(Material provided Opens)
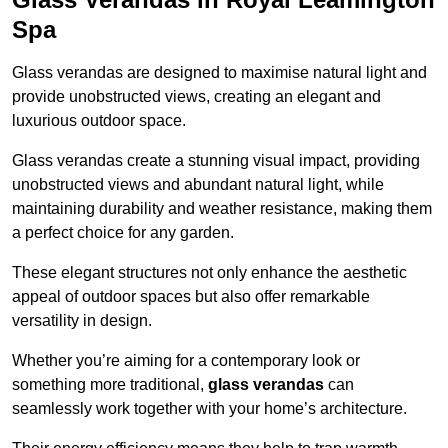
Spa
Glass verandas are designed to maximise natural light and
provide unobstructed views, creating an elegant and
luxurious outdoor space.
Glass verandas create a stunning visual impact, providing
unobstructed views and abundant natural light, while
maintaining durability and weather resistance, making them
a perfect choice for any garden.
These elegant structures not only enhance the aesthetic
appeal of outdoor spaces but also offer remarkable
versatility in design.
Whether you’re aiming for a contemporary look or
something more traditional,
glass verandas
can
seamlessly work together with your home’s architecture.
(Material provided Closes)
Starting at the line above that holds "unobstructed views and" and ending at the line that holds "Whether you’re aiming", transcribe each line exactly and include no other lines.

◆ **Task answer**
unobstructed views and abundant natural light, while
maintaining durability and weather resistance, making them
a perfect choice for any garden.
These elegant structures not only enhance the aesthetic
appeal of outdoor spaces but also offer remarkable
versatility in design.
Whether you’re aiming for a contemporary look or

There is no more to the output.